Chromosome 6q24-related transient neonatal diabetes mellitus

Features of the chromosome 6q24-related TNDM is found early in life and caused by genetic errors in the 6q24 complex imprinted locus and accounting for about two-thirds of all TNDM [89]. Clinical findings of this rare imprinting disorder include severe intrauterine growth retardation and hyperglycemia beginning in the neonatal period and generally resolved by 18 months of age along with dehydration and absence of ketoacidosis. Umbilical hernias and an increased tongue size may also be present with marked hypotonia, congenital heart disease, deafness, epilepsy and renal malformations, if more than one 6q24 imprinting error is involved. Intermittent levels of hyperglycemia can also occur during childhood and females with 6q24-related TNDM with multiloci errors are at risk of reoccurrence of findings during pregnancy [57,89,90]. The diagnosis is established when hypomethylation is detected within the 6q24 DMR leading to overexpression of two imprinted genes (PLAGL1 and HYMAI). The methylated region is present within the shared promoter of these two genes and impacts both genes when disturbed. Generally, expression of maternal alleles of the PLAGL1 and HYMAI genes is silenced by DMR methylation and only the paternal alleles of PLAGL1 and HYMAI genes are expressed at twice the normal dosage causing this unique form of diabetes mellitus.

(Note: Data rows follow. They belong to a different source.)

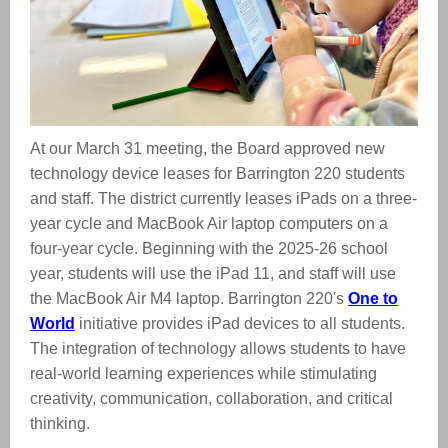
At our March 31 meeting, the Board approved new
technology device leases for Barrington 220 students
and staff. The district currently leases iPads on a three-
year cycle and MacBook Air laptop computers on a
four-year cycle. Beginning with the 2025-26 school
year, students will use the iPad 11, and staff will use
the MacBook Air M4 laptop.
Barrington 220's
One to
World
initiative provides iPad devices to all students.
The integration of technology allows students to have
real-world learning experiences while stimulating
creativity, communication, collaboration, and critical
thinking.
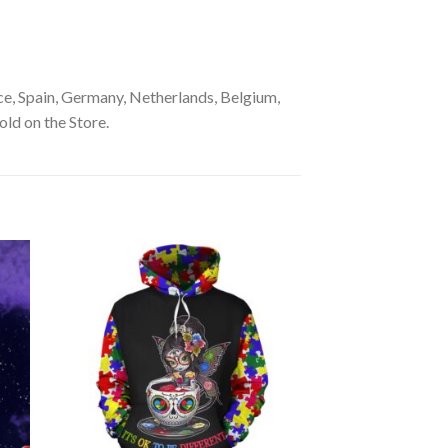
e, Spain, Germany, Netherlands, Belgium,
old on the Store.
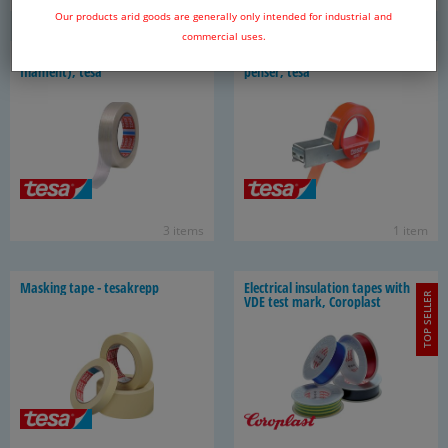
6 items
3 items
Our products arid goods are generally only intended for industrial and
commercial uses.
Fil­a­ment pack­ag­ing tape (mono-​
Fil­a­ment pack­ag­ing tape dis­
filament), tesa
penser, tesa
3 items
1 item
Mask­ing tape - tesakrepp
Elec­tri­cal in­su­la­tion tapes with
TOP SELLER
VDE test mark, Coro­plast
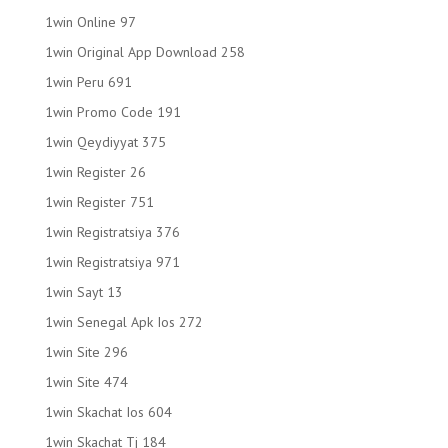
1win Online 97
1win Original App Download 258
1win Peru 691
1win Promo Code 191
1win Qeydiyyat 375
1win Register 26
1win Register 751
1win Registratsiya 376
1win Registratsiya 971
1win Sayt 13
1win Senegal Apk Ios 272
1win Site 296
1win Site 474
1win Skachat Ios 604
1win Skachat Tj 184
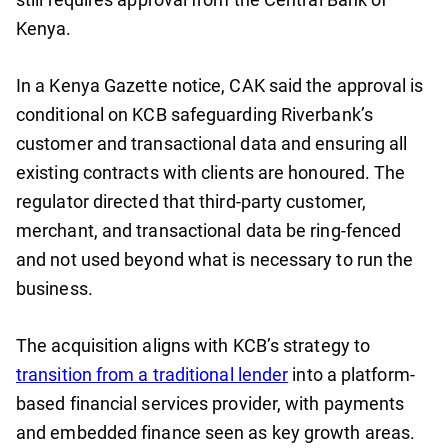
Kenya.
In a Kenya Gazette notice, CAK said the approval is
conditional on KCB safeguarding Riverbank’s
customer and transactional data and ensuring all
existing contracts with clients are honoured. The
regulator directed that third-party customer,
merchant, and transactional data be ring-fenced
and not used beyond what is necessary to run the
business.
The acquisition aligns with KCB’s strategy to
transition from a traditional lender
into a platform-
based financial services provider, with payments
and embedded finance seen as key growth areas.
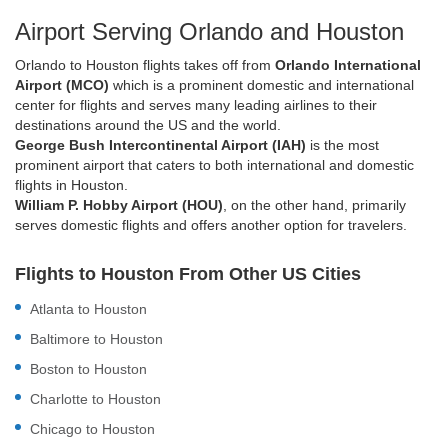
Airport Serving Orlando and Houston
Orlando to Houston flights takes off from
Orlando International
Airport (MCO)
which is a prominent domestic and international
center for flights and serves many leading airlines to their
destinations around the US and the world.
George Bush Intercontinental Airport (IAH)
is the most
prominent airport that caters to both international and domestic
flights in Houston.
William P. Hobby Airport (HOU)
, on the other hand, primarily
serves domestic flights and offers another option for travelers.
Flights to Houston From Other US Cities
Atlanta to Houston
Baltimore to Houston
Boston to Houston
Charlotte to Houston
Chicago to Houston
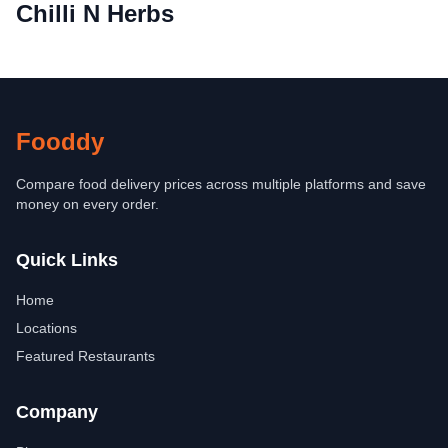
Chilli N Herbs
Fooddy
Compare food delivery prices across multiple platforms and save
money on every order.
Quick Links
Home
Locations
Featured Restaurants
Company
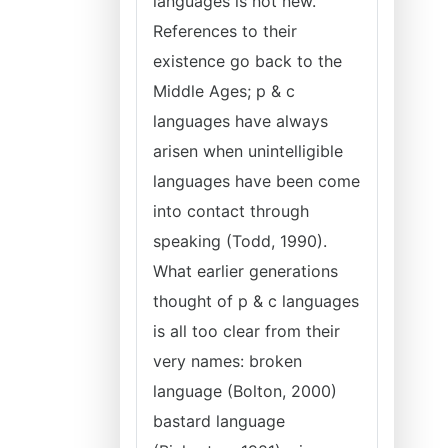
languages is not new.
References to their
existence go back to the
Middle Ages; p & c
languages have always
arisen when unintelligible
languages have been come
into contact through
speaking (Todd, 1990).
What earlier generations
thought of p & c languages
is all too clear from their
very names: broken
language (Bolton, 2000)
bastard language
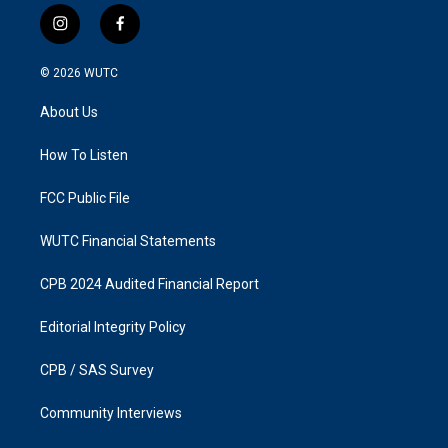
i
f
n
a
s
c
© 2026
WUTC
t
e
a
b
About Us
g
o
r
o
a
k
How To Listen
m
FCC Public File
WUTC Financial Statements
CPB 2024 Audited Financial Report
Editorial Integrity Policy
CPB / SAS Survey
Community Interviews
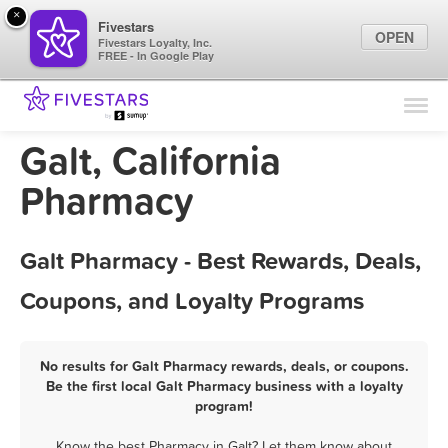
×
Fivestars
OPEN
Fivestars Loyalty, Inc.
FREE - In Google Play
Find Locations
For Businesses
Galt, California
Marketing Tips
Pharmacy
Sign In
Galt Pharmacy - Best Rewards, Deals,
Coupons, and Loyalty Programs
No results for Galt Pharmacy rewards, deals, or coupons.
Be the first local Galt Pharmacy business with a loyalty
program!
Know the best Pharmacy in Galt? Let them know about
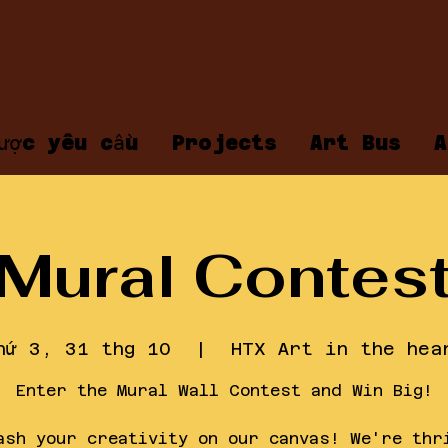
ược yêu cầu
Projects
Art Bus
A
Mural Contes
hứ 3, 31 thg 10
  |  
HTX Art in the hea
Enter the Mural Wall Contest and Win Big!
ash your creativity on our canvas! We're thr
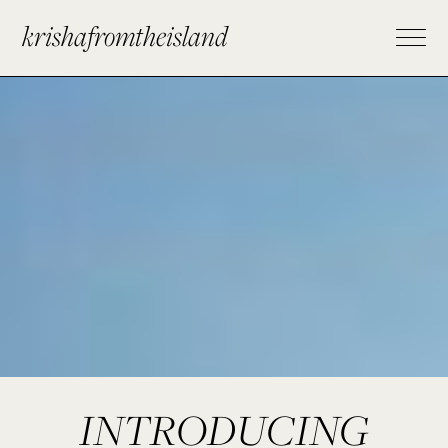
krishafromtheisland
INTRODUCING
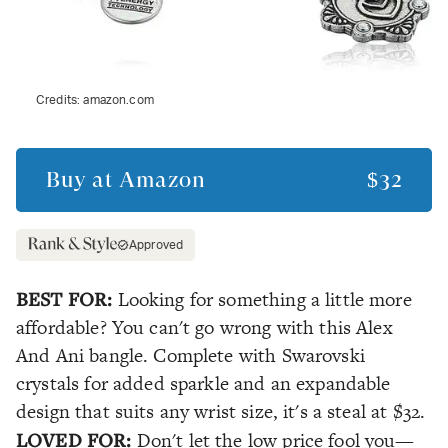
Credits:
amazon.com
Buy at
Amazon
$32
Approved
BEST FOR:
Looking for something a little more
affordable? You can't go wrong with this Alex
And Ani bangle. Complete with Swarovski
crystals for added sparkle and an expandable
design that suits any wrist size, it's a steal at $32.
LOVED FOR:
Don't let the low price fool you—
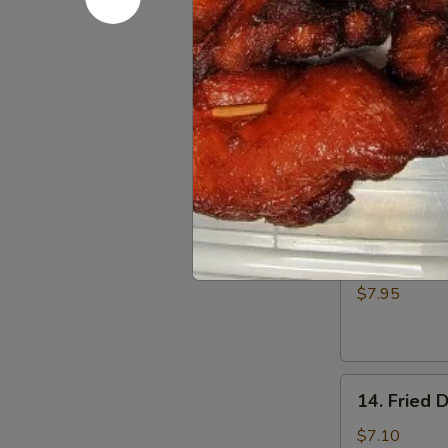
Fried
$5.00
Donuts
(10)
12.
12. Fried 
Fried
Scallop
$6.50
13.
13. Batter
Batter
Fried
$7.95
Shrimp
(6)
14.
14. Fried 
Fried
Dumplings
$7.10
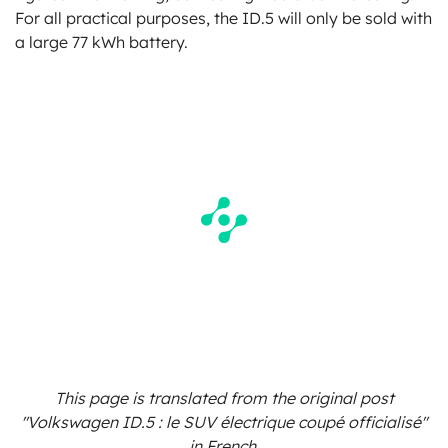
For all practical purposes, the ID.5 will only be sold with
a large 77 kWh battery.
This page is translated from the original
post
"Volkswagen ID.5 : le SUV électrique coupé officialisé"
in French.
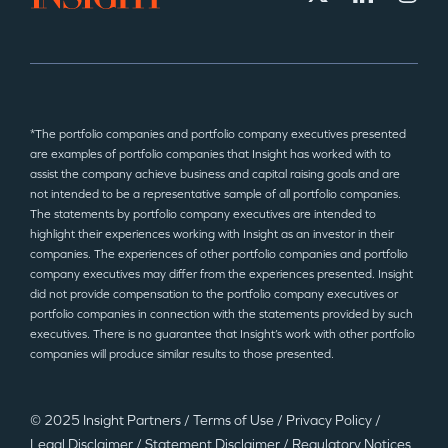
*The portfolio companies and portfolio company executives presented
are examples of portfolio companies that Insight has worked with to
assist the company achieve business and capital raising goals and are
not intended to be a representative sample of all portfolio companies.
The statements by portfolio company executives are intended to
highlight their experiences working with Insight as an investor in their
companies. The experiences of other portfolio companies and portfolio
company executives may differ from the experiences presented. Insight
did not provide compensation to the portfolio company executives or
portfolio companies in connection with the statements provided by such
executives. There is no guarantee that Insight’s work with other portfolio
companies will produce similar results to those presented.
© 2025 Insight Partners
/
Terms of Use
/
Privacy Policy
/
Legal Disclaimer
/
Statement Disclaimer
/
Regulatory Notices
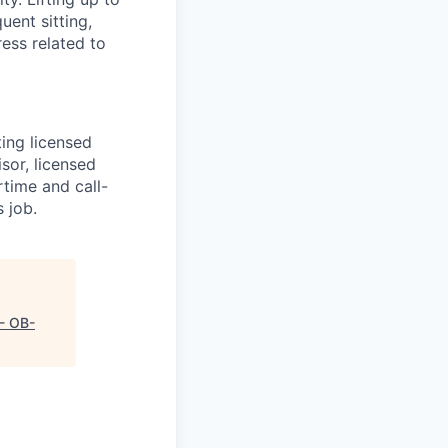
uent sitting,
ess related to
ting licensed
sor, licensed
rtime and call-
s job.
- OB-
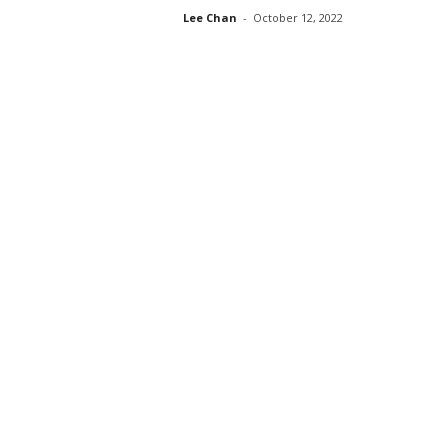
Lee Chan
-
October 12, 2022
s
s
2
0
2
5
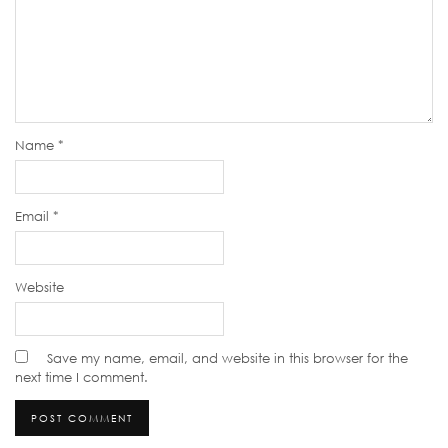
Name
*
Email
*
Website
Save my name, email, and website in this browser for the
next time I comment.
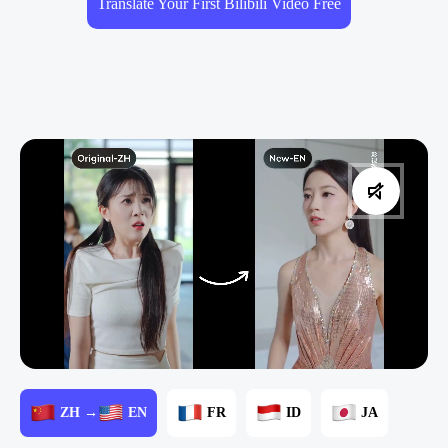
Translate Your First Bilibili Video Free
ZH →
EN
FR
ID
JA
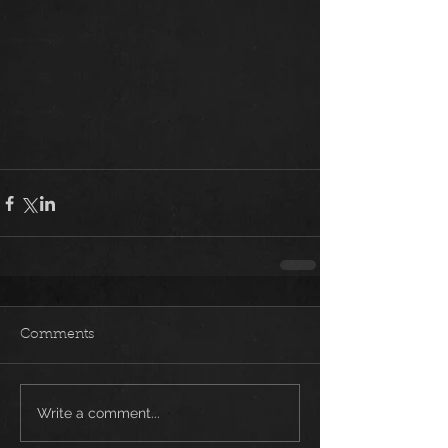
Comments
Write a comment...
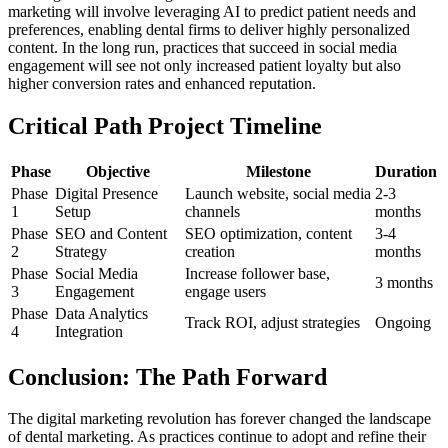
marketing will involve leveraging AI to predict patient needs and
preferences, enabling dental firms to deliver highly personalized
content. In the long run, practices that succeed in social media
engagement will see not only increased patient loyalty but also
higher conversion rates and enhanced reputation.
Critical Path Project Timeline
Phase
Objective
Milestone
Duration
Phase
Digital Presence
Launch website, social media
2-3
1
Setup
channels
months
Phase
SEO and Content
SEO optimization, content
3-4
2
Strategy
creation
months
Phase
Social Media
Increase follower base,
3 months
3
Engagement
engage users
Phase
Data Analytics
Track ROI, adjust strategies
Ongoing
4
Integration
Conclusion: The Path Forward
The digital marketing revolution has forever changed the landscape
of dental marketing. As practices continue to adopt and refine their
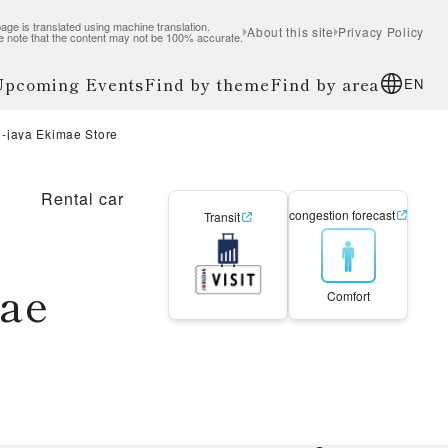
age is translated using machine translation.
About this site
Privacy Policy
e note that the content may not be 100% accurate.
 Upcoming Events
Find by theme
Find by area
EN
-jaya Ekimae Store
Rental car
congestion forecast
Transit
mae
Comfort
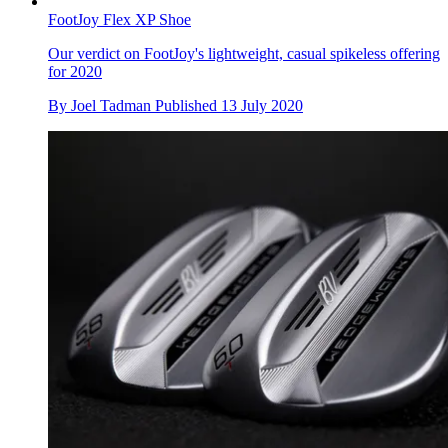
FootJoy Flex XP Shoe
Our verdict on FootJoy's lightweight, casual spikeless offering
for 2020
By
Joel Tadman
Published
13 July 2020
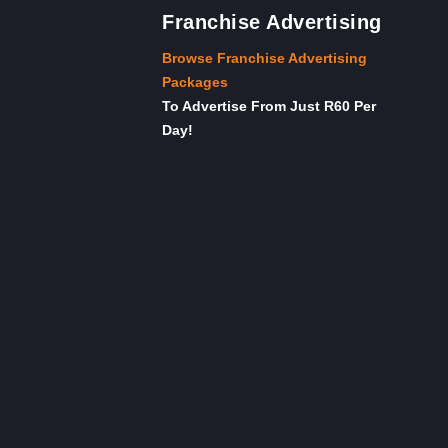
Franchise Advertising
Browse Franchise Advertising
Packages
To Advertise From Just R60 Per
Day!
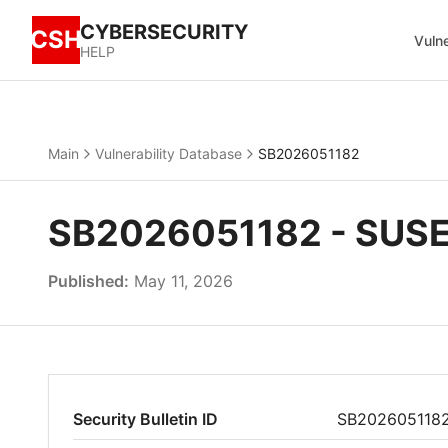
CYBERSECURITY
CSH
Vulne
HELP
Main
Vulnerability Database
SB2026051182
SB2026051182 - SUSE
Published:
May 11, 2026
Security Bulletin ID
SB202605118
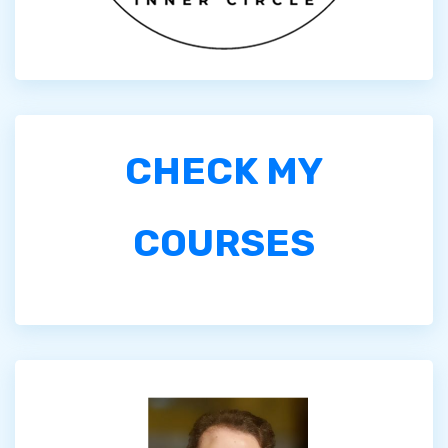
CHECK MY
COURSES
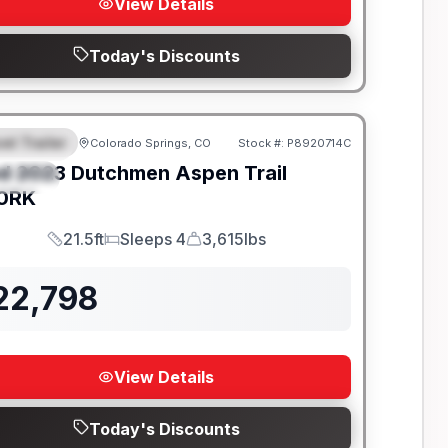
View Details
Today's Discounts
el Trailer
Colorado Springs, CO
Stock #:
P8920714C
EATURED
d
2023
Dutchmen
Aspen Trail
PECIAL
0RK
21.5ft
Sleeps 4
3,615lbs
Length
Sleeps
Dry Weight
22,798
View Details
Today's Discounts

There are three recognized mechanisms leading to genomic imprinting errors at the 6q24 locus including paternal disomy 6, chromosome 6q24 paternal duplication and hypomethylation of the maternal alleles for either or both PLAGL1 and HYMAI genes resulting in abnormal expression patterns. These disturbances lead to a range of presentations beyond diabetes in TNDM. Involvement of another gene (ZFP57), a transcription factor required for adequate methylation during early embryonic development is maternally hypomethylated in about one-half of affected individuals with multiple imprinting disturbances and other associated diseases [57,89,90].

CONCLUSION

Two complete sets of chromosomes are inherited, one from the father and one from the mother, with vast majority of autosomal genes expressed from both maternal and paternal gene alleles. Imprinted genes show an expression from only one member of the gene pair with expression determined by the parent during the time of gamete production through an epigenetics process involving DNA methylation but represent only a small subset of mammalian genes. Imprinted genes account for multiple disorders affecting growth with Prader–Willi and Angelman syndromes as the first examples in human. Genomic imprints are reversible and erased in both male and female germlines and reset accordingly. Periconceptional and intrauterine life can be influenced by environmental factors and nutrition particularly DNA methylation impacting fetal development and growth, pregnancy complications due to fetal overgrowth, classical disorders, metabolism and even malignancies. Hence, epigenetic processes are important in controlling imprinting and gene regulation with susceptibility to diseases. A better understanding of these processes will shed light on better care and treatment for those affected.

KEY POINTS.

• Basic information, principles and mechanisms of genomic imprinting in humans will be described.

• Clinical features are characterized in several classical genomic imprinting disorders including Prader–Willi and Angelman syndromes, first examples of errors in imprinting in humans.

• Chromosome and molecular defects in imprinted genes observed in humans involving several imprinting disorders are described and illustrated.